Sen. John McCain of Arizona has been called many things during his lengthy political career: maverick, straight-talker, the White Tornado. But “border hawk” isn’t one of them. Until now.
Facing the toughest primary challenge of his 24-year Senate tenure, Mr. McCain has shelved his advocacy of a pathway to citizenship, denounced by its critics as amnesty, and embraced a crackdown on border security that includes the state’s new immigration law.
The law allows police to question people who they suspect are not citizens and requires them to carry proof of their status.
Mr. McCain announced his support for the legislation shortly after the governor signed it. His Republican primary opponent, former Rep. J.D. Hayworth, was an early backer of the legislation, known as Senate Bill 1070.
“We do have an obligation to secure our borders so that our citizens are not threatened,” Mr. McCain said in an interview last week on KTAR-AM in Phoenix, although he has expressed reservations about portions of the new law.
“Now our job is to make sure that no citizen, under any circumstances, will have their rights threatened, no matter what their ethnic background is,” he said.
Mr. McCain is airing ads on Arizona television touting the new border security plan that he co-sponsored. It calls for deploying an additional 3,000 National Guard troops and 3,000 more Border Patrol agents in Arizona, increased funding for border security, and finishing the 700-mile border fence, with reinforcements along the Arizona sector.
The Hayworth campaign shot back by accusing Mr. McCain of undergoing an “election-year conversion” while adopting Mr. Hayworth’s long-held positions on immigration.
“This is a guy who five years ago was saying, ‘We’ve gotta have amnesty,’ ” said Hayworth spokesman Mark Sanders. “Now he’s saying, ‘Build a fence and put troops on the border.’ He’s done a total turnaround on the issue.”
Whether Mr.

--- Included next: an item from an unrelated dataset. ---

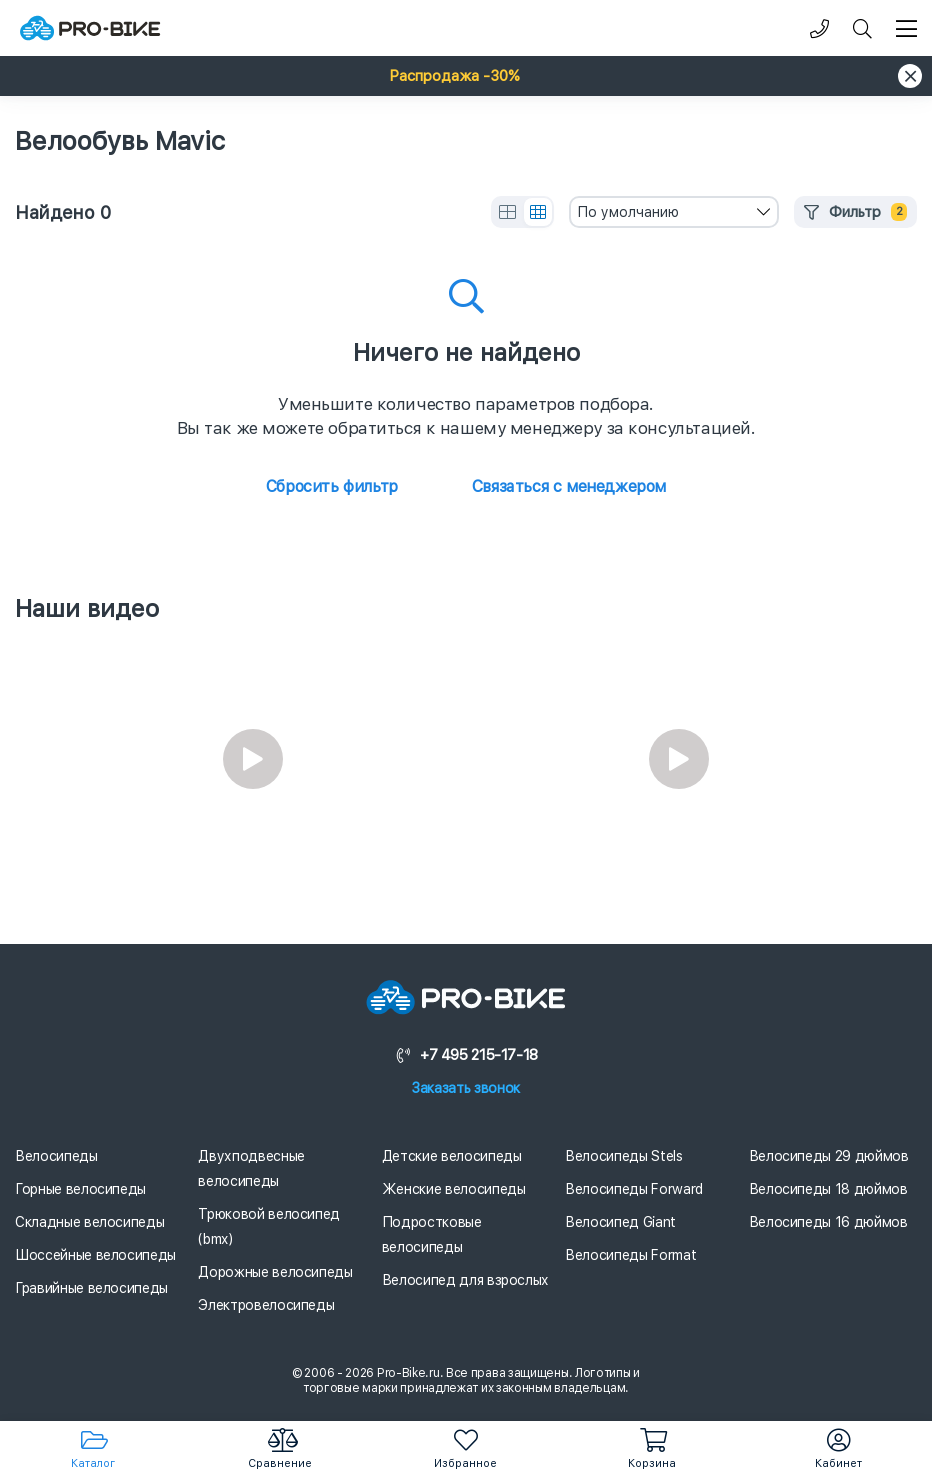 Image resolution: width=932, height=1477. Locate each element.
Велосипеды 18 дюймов (828, 1189)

McCain’s move to the right will save his political career remains unclear.
The senator has led the race consistently since January, although poll numbers have swung wildly. An April 16 Rasmussen Reports survey showed Mr. McCain leading among primary voters by five percentage points, while a Behavior Research Center poll released Wednesday found the incumbent with a 26-point lead. On Thursday, a Public Policy Polling survey found Mr. McCain ahead by 11 percentage points - 46 percent to 35 percent.
More worrisome for the McCain campaign is his favorability rating, which remains consistently low. About 34 percent of Arizona voters surveyed approve of his job performance, while 55 percent disapprove, according to the Public Policy Polling results. Even among Republican voters, 44 percent approved of Mr. McCain’s job performance, while 45 percent said they disapproved.
McCain spokesman Brian Rogers called the senator’s position “fully consistent” with his previous work on immigration. While Mr. McCain was a prime mover on the 2007 immigration legislation that would have streamlined the citizenship process for illegal immigrants, Mr. Rogers said, the senator has since called for tightening border security.
“Since the last effort failed in 2007, he’s said the border has to be secured first before we address anything else,” said Mr. Rogers. “They say deploying the National Guard is an election-year conversion, but McCain’s been calling for troops since March 2009, before the election was a glint in J.D. Hayworth’s eye.”
Dee Dee Blase, founder of Somos Republicans, an Arizona Hispanic Republican group, chalked up Mr. McCain’s hard-line stance to his need to defend himself against the Hayworth campaign’s attacks. Mr. Hayworth has made border security, and Mr. McCain’s perceived support for amnesty, the centerpiece of his primary challenge.